Brief
Here is the task for the listing below: output exactly the lines from the one containing "Dutch education explained" through the one containing "global que realiza el Foro Económico Mundial", and leave out the pictures.

###

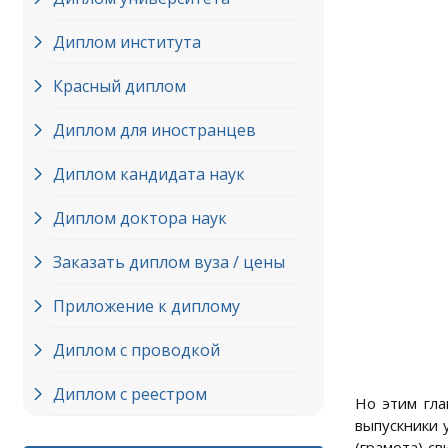
Диплом института
Красный диплом
Диплом для иностранцев
Диплом кандидата наук
Диплом доктора наук
Заказать диплом вуза / цены
Приложение к диплому
Диплом с проводкой
Диплом с реестром
Но этим гла
выпускники 
(грамота) с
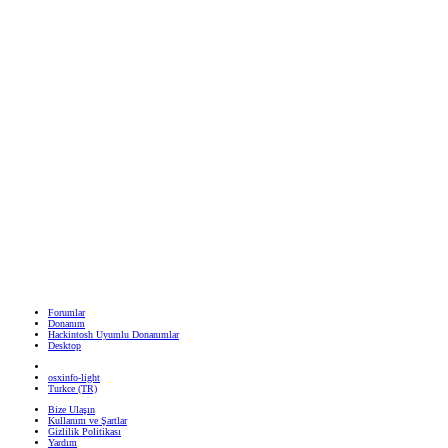
Forumlar
Donanım
Hackintosh Uyumlu Donanımlar
Desktop
osxinfo-light
Turkce (TR)
Bize Ulaşın
Kullanım ve Şartlar
Gizlilik Politikası
Yardım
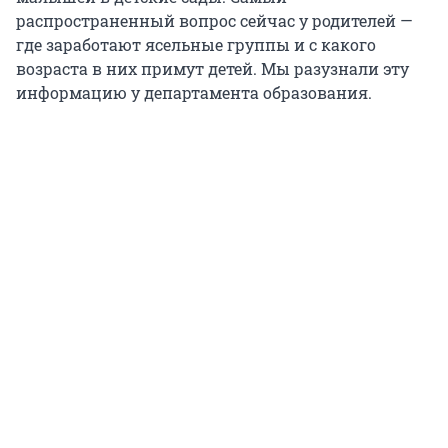
распространенный вопрос сейчас у родителей —
где заработают ясельные группы и с какого
возраста в них примут детей. Мы разузнали эту
информацию у департамента образования.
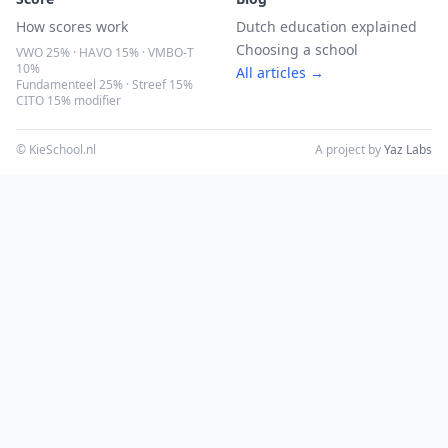
How scores work
Dutch education explained
Choosing a school
VWO 25% · HAVO 15% · VMBO-T
10%
All articles →
Fundamenteel 25% · Streef 15%
CITO 15% modifier
© KieSchool.nl
A project by
Yaz Labs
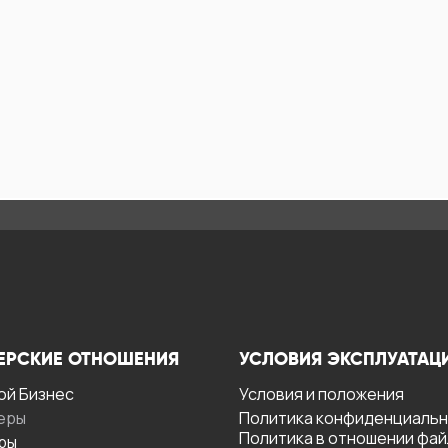
ЕРСКИЕ ОТНОШЕНИЯ
УСЛОВИЯ ЭКСПЛУАТАЦ
ой Бизнес
Условия и положения
еры
Политика конфиденциаль
Политика в отношении фа
ры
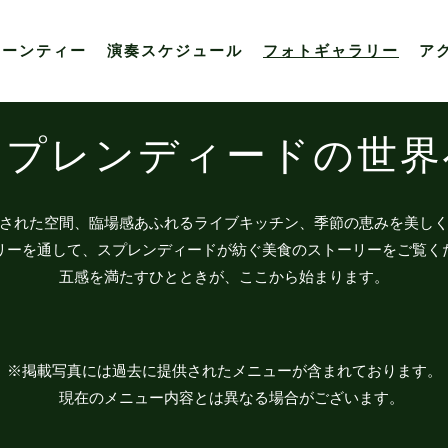
ヌーンティー
演奏スケジュール
フォトギャラリー
ア
スプレンディードの世界
された空間、臨場感あふれるライブキッチン、季節の恵みを美し
リーを通して、スプレンディードが紡ぐ美食のストーリーをご覧く
五感を満たすひとときが、ここから始まります。
※掲載写真には過去に提供されたメニューが含まれております。
現在のメニュー内容とは異なる場合がございます。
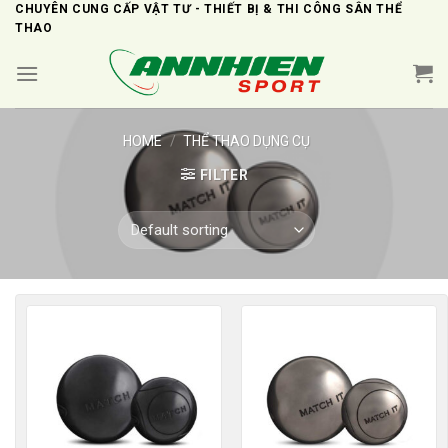
Skip
CHUYÊN CUNG CẤP VẬT TƯ - THIẾT BỊ & THI CÔNG SÂN THỂ
THAO
to
content
HOME
/
THỂ THAO DỤNG CỤ
FILTER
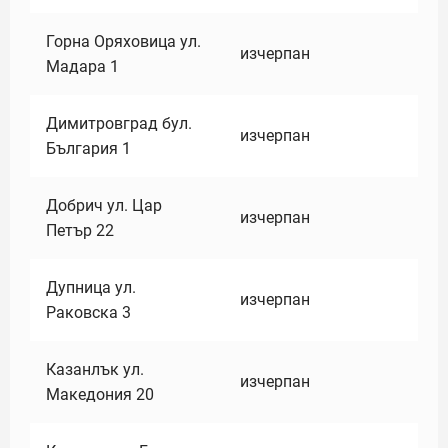
Горна Оряховица ул.
изчерпан
Мадара 1
Димитровград бул.
изчерпан
България 1
Добрич ул. Цар
изчерпан
Петър 22
Дупница ул.
изчерпан
Раковска 3
Казанлък ул.
изчерпан
Македония 20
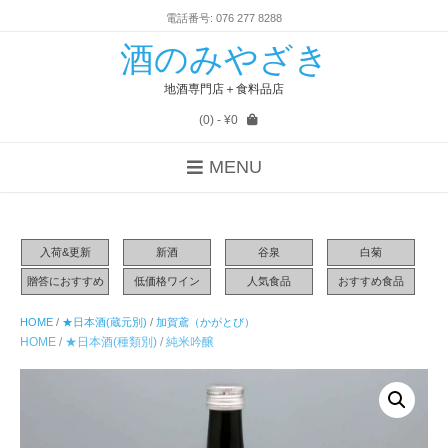
電話番号: 076 277 8288
酒のみやざき
地酒専門店＋食料品店
(0)
- ¥0
MENU
入荷&更新
新酒
谷泉
白菊
贈答におすすめ
低価格ワイン
人気食品
おすすめ食品
HOME
/
★日本酒(蔵元別)
/
加賀鳶（かがとび）
HOME
/
★日本酒(種類別)
/
純米吟醸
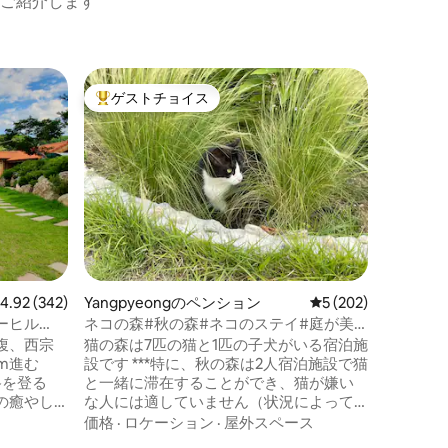
ご紹介します
坡州市の
ゲストチョイス
ゲス
大好評のゲストチョイスです。
大好評
德恩ペン
後ろには
州書院と
静かな田
まだ未完
います 晴れた日には遠くに北漢山も見
家族
·
価
え、春夏
木々を楽し
ち着いた
ラックス
レビュー342件、5つ星中4.92つ星の平均評価
4.92 (342)
Yangpyeongのペンション
レビュー202件、5
5 (202)
隣の家も
非常に独
ーヒル
ネコの森#秋の森#ネコのステイ#庭が美
証されています インテ
用別荘韓屋黄
しい別館#専用バーベキューデッキ#セス
腹、西宗
猫の森は7匹の猫と1匹の子犬がいる宿泊施
ものを好
コゾーン
m進む
設です ***特に、秋の森は2人宿泊施設で猫
す。 小型ペットの同伴も可能で、座布団2
路を登る
と一緒に滞在することができ、猫が嫌い
枚とフー
の癒やし
な人には適していません（状況によって
ビームプ
は、食べ物や水を与えることができます
価格
·
ロケーション
·
屋外スペース
ュース機
^^） 子猫たちは人懐こくて、人をよく従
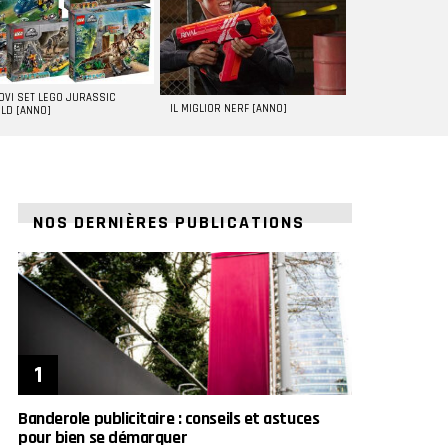
UOVI SET LEGO JURASSIC
IL MIGLIOR NERF [ANNO]
LD [ANNO]
NOS DERNIÈRES PUBLICATIONS
Banderole publicitaire : conseils et astuces
pour bien se démarquer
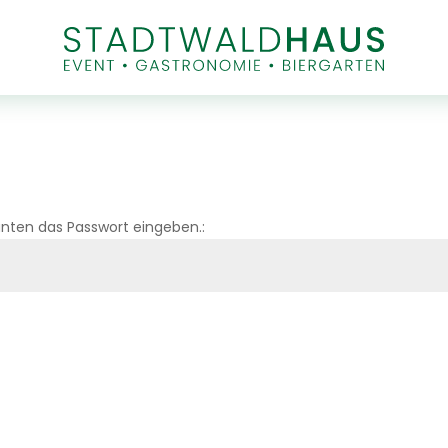
nten das Passwort eingeben.:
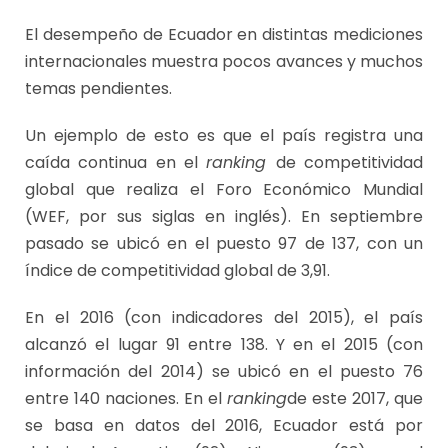
El desempeño de Ecuador en distintas mediciones
internacionales muestra pocos avances y muchos
temas pendientes.
Un ejemplo de esto es que el país registra una
caída continua en el
ranking
de competitividad
global que realiza el Foro Económico Mundial
(WEF, por sus siglas en inglés). En septiembre
pasado se ubicó en el puesto 97 de 137, con un
índice de competitividad global de 3,91.
En el 2016 (con indicadores del 2015), el país
alcanzó el lugar 91 entre 138. Y en el 2015 (con
información del 2014) se ubicó en el puesto 76
entre 140 naciones. En el
ranking
de este 2017, que
se basa en datos del 2016, Ecuador está por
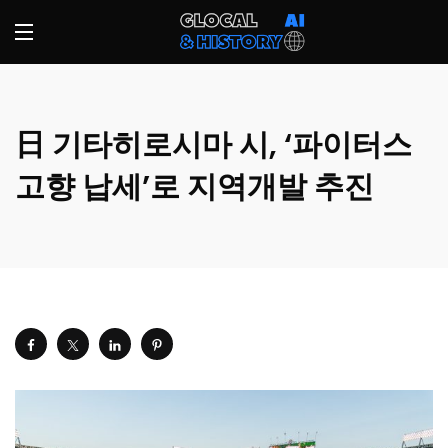
日 기타히로시마 시, ‘파이터스
고향 납세’로 지역개발 추진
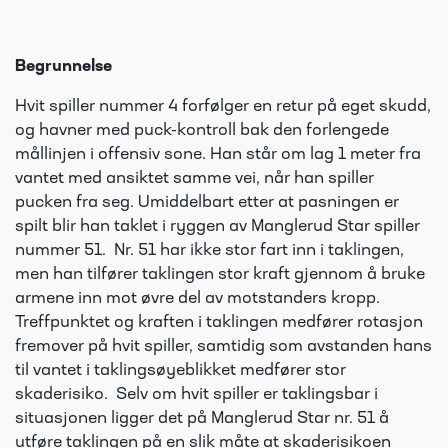
Begrunnelse
Hvit spiller nummer 4 forfølger en retur på eget skudd,
og havner med puck-kontroll bak den forlengede
mållinjen i offensiv sone. Han står om lag 1 meter fra
vantet med ansiktet samme vei, når han spiller
pucken fra seg. Umiddelbart etter at pasningen er
spilt blir han taklet i ryggen av Manglerud Star spiller
nummer 51. Nr. 51 har ikke stor fart inn i taklingen,
men han tilfører taklingen stor kraft gjennom å bruke
armene inn mot øvre del av motstanders kropp.
Treffpunktet og kraften i taklingen medfører rotasjon
fremover på hvit spiller, samtidig som avstanden hans
til vantet i taklingsøyeblikket medfører stor
skaderisiko. Selv om hvit spiller er taklingsbar i
situasjonen ligger det på Manglerud Star nr. 51 å
utføre taklingen på en slik måte at skaderisikoen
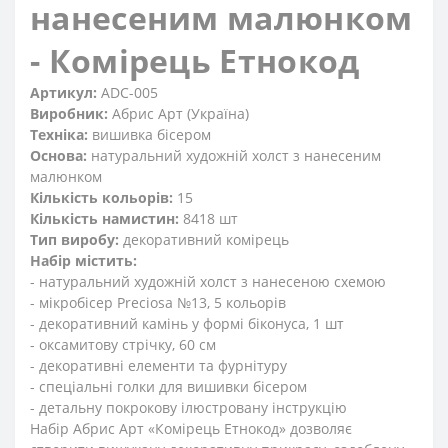
нанесеним малюнком
- Комірець Етнокод
Артикул:
ADC-005
Виробник:
Абрис Арт (Україна)
Техніка:
вишивка бісером
Основа:
натуральний художній холст з нанесеним
малюнком
Кількість кольорів:
15
Кількість намистин:
8418 шт
Тип виробу:
декоративний комірець
Набір містить:
- натуральний художній холст з нанесеною схемою
- мікробісер Preciosa №13, 5 кольорів
- декоративний камінь у формі біконуса, 1 шт
- оксамитову стрічку, 60 см
- декоративні елементи та фурнітуру
- спеціальні голки для вишивки бісером
- детальну покрокову ілюстровану інструкцію
Набір Абрис Арт «Комірець Етнокод» дозволяє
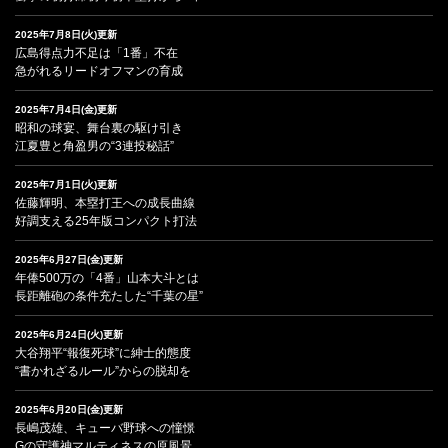
2025年7月8日(火)更新
広島得点力不足は「1番」不在
急がれるリードオフマンの育成
2025年7月4日(金)更新
昭和の球宴、舞台裏の駆け引き
江夏豊と角盈男の“3連投秘話”
2025年7月1日(火)更新
佐藤輝明、本塁打王への成長曲線
好調支える25年版コンパクト打法
2025年6月27日(金)更新
年俸500万の「4番」山本大斗とは
長距離砲の条件充たした“千葉の星”
2025年6月24日(火)更新
大谷翔平“報復死球”に紳士的態度
“書かれざるルール”からの脱却を
2025年6月20日(金)更新
長嶋茂雄、キューバ野球への憧憬
Gの守護神マルティネスの原風景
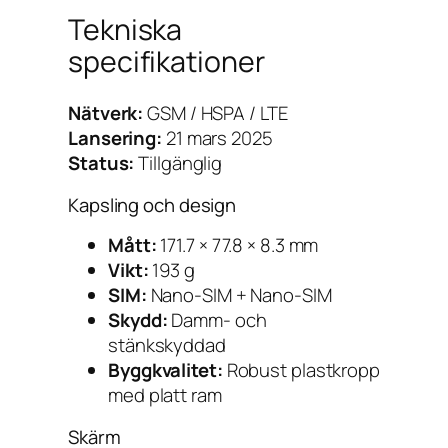
Tekniska
specifikationer
Nätverk:
GSM / HSPA / LTE
Lansering:
21 mars 2025
Status:
Tillgänglig
Kapsling och design
Mått:
171.7 × 77.8 × 8.3 mm
Vikt:
193 g
SIM:
Nano-SIM + Nano-SIM
Skydd:
Damm- och
stänkskyddad
Byggkvalitet:
Robust plastkropp
med platt ram
Skärm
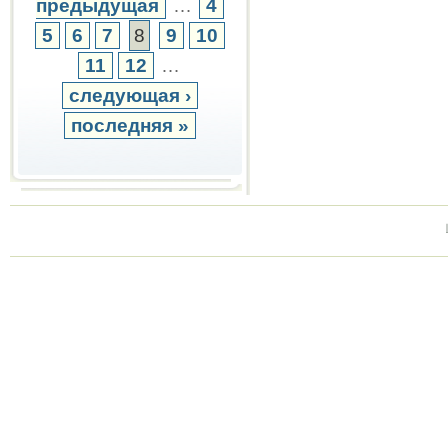
предыдущая
…
4
5
6
7
8
9
10
11
12
…
следующая ›
последняя »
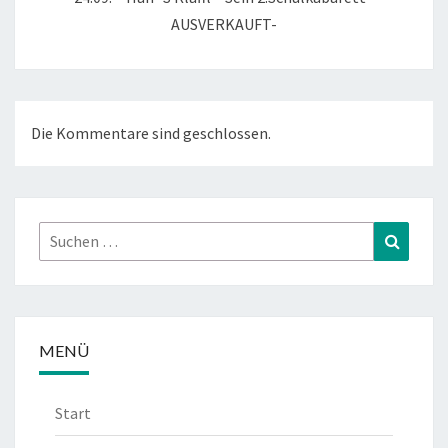
AUSVERKAUFT-
Die Kommentare sind geschlossen.
Suchen
Suchen
nach:
MENÜ
Start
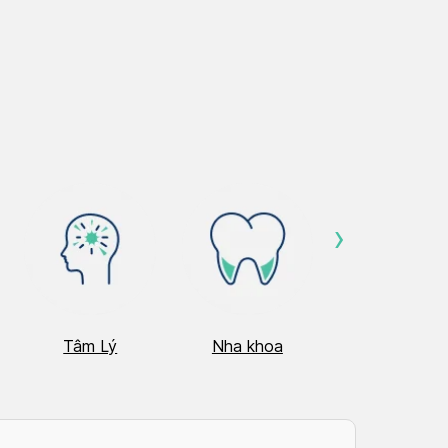
›
Tâm Lý
Nha khoa
Nhãn Khoa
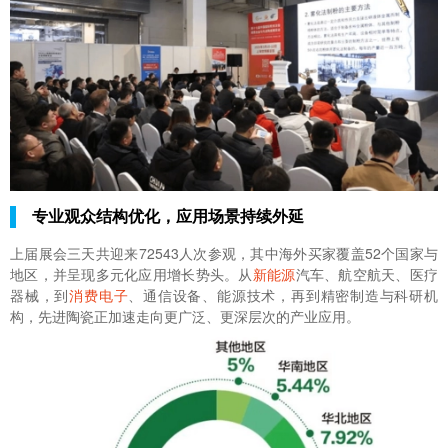
专业观众结构优化，应用场景持续外延
上届展会三天共迎来72543人次参观，其中海外买家覆盖52个国家与
地区，并呈现多元化应用增长势头。从
新能源
汽车、航空航天、医疗
器械，到
消费电子
、通信设备、能源技术，再到精密制造与科研机
构，先进陶瓷正加速走向更广泛、更深层次的产业应用。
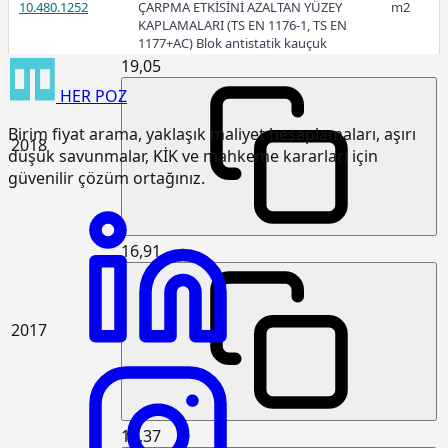
10.480.1252
ÇARPMA ETKİSİNİ AZALTAN YÜZEY
m2
KAPLAMALARI (TS EN 1176-1, TS EN
1177+AC) Blok antistatik kauçuk
zemin kaplaması 3cm kalınlıkta
19,05
HER
POZ
15.120.1007
Makine ile patlayıcı madde
m3
kullanmadan sert kaya kazılması
Birim fiyat arama, yaklaşık maliyet hesaplamaları, aşırı
(Serbest kazı)
2018
düşük savunmalar, KİK ve mahkeme kararları için
15.120.1101
Makine ile her derinlik ve her
m3
güvenilir çözüm ortağınız.
genişlikte yumuşak ve sert toprak
kazılması (Derin kazı)
15.120.1102
Makine ile her derinlik ve her
m3
16,91
genişlikte yumuşak ve sert
küskülük kazılması (Derin kazı)
15.120.1107
Makine ile patlayıcı madde
m3
kullanmadan her derinlik ve her
2017
genişlikte sert kaya kazılması (Derin
kazı)
15.125.1006
Çakıl temin edilerek, drenaj
m3
yapılması
14,37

###

Answer section
Dutch education explained
Choosing a school
VWO 25% · HAVO 15% · VMBO-T
10%
All articles →
Fundamenteel 25% · Streef 15%
CITO 15% modifier
© KieSchool.nl
A project by
Yaz Labs
ЕРСКИЕ ОТНОШЕНИЯ
УСЛОВИЯ ЭКСПЛУАТАЦ
ой Бизнес
Условия и положения
еры
Политика конфиденциаль
Политика в отношении фа
ры
ヌーンティー
演奏スケジュール
フォトギャラリー
ア
スプレンディードの世界
された空間、臨場感あふれるライブキッチン、季節の恵みを美し
リーを通して、スプレンディードが紡ぐ美食のストーリーをご覧く
五感を満たすひとときが、ここから始まります。
※掲載写真には過去に提供されたメニューが含まれております。
現在のメニュー内容とは異なる場合がございます。
Skip
CHUYÊN CUNG CẤP VẬT TƯ - THIẾT BỊ & THI CÔNG SÂN THỂ
THAO
to
content
HOME
/
THỂ THAO DỤNG CỤ
FILTER
Горна Оряховица ул.
изчерпан
Мадара 1
Димитровград бул.
изчерпан
България 1
Добрич ул. Цар
изчерпан
Петър 22
Дупница ул.
изчерпан
Раковска 3
Казанлък ул.
изчерпан
Македония 20
電話番号: 076 277 8288
酒のみやざき
地酒専門店＋食料品店
(0)
- ¥0
MENU
入荷&更新
新酒
谷泉
白菊
贈答におすすめ
低価格ワイン
人気食品
おすすめ食品
HOME
/
★日本酒(蔵元別)
/
加賀鳶（かがとび）
HOME
/
★日本酒(種類別)
/
純米吟醸
ご紹介します
坡州市の
ゲストチョイス
ゲス
大好評のゲストチョイスです。
大好評
德恩ペン
後ろには
州書院と
静かな田
まだ未完
います 晴れた日には遠くに北漢山も見
家族
·
価
え、春夏
木々を楽し
ち着いた
ラックス
レビュー342件、5つ星中4.92つ星の平均評価
4.92 (342)
Yangpyeongのペンション
レビュー202件、5
5 (202)
隣の家も
非常に独
ーヒル
ネコの森#秋の森#ネコのステイ#庭が美
証されています インテ
用別荘韓屋黄
しい別館#専用バーベキューデッキ#セス
腹、西宗
猫の森は7匹の猫と1匹の子犬がいる宿泊施
ものを好
コゾーン
m進む
設です ***特に、秋の森は2人宿泊施設で猫
す。 小型ペットの同伴も可能で、座布団2
路を登る
と一緒に滞在することができ、猫が嫌い
枚とフー
の癒やし
な人には適していません（状況によって
ビームプ
は、食べ物や水を与えることができます
価格
·
ロケーション
·
屋外スペース
ュース機
^^） 子猫たちは人懐こくて、人をよく従
UOVI SET LEGO JURASSIC
IL MIGLIOR NERF [ANNO]
LD [ANNO]
NOS DERNIÈRES PUBLICATIONS
Banderole publicitaire : conseils et astuces
pour bien se démarquer
nten das Passwort eingeben.:
El desempeño de Ecuador en distintas mediciones
internacionales muestra pocos avances y muchos
temas pendientes.
Un ejemplo de esto es que el país registra una
caída continua en el
ranking
de competitividad
global que realiza el Foro Económico Mundial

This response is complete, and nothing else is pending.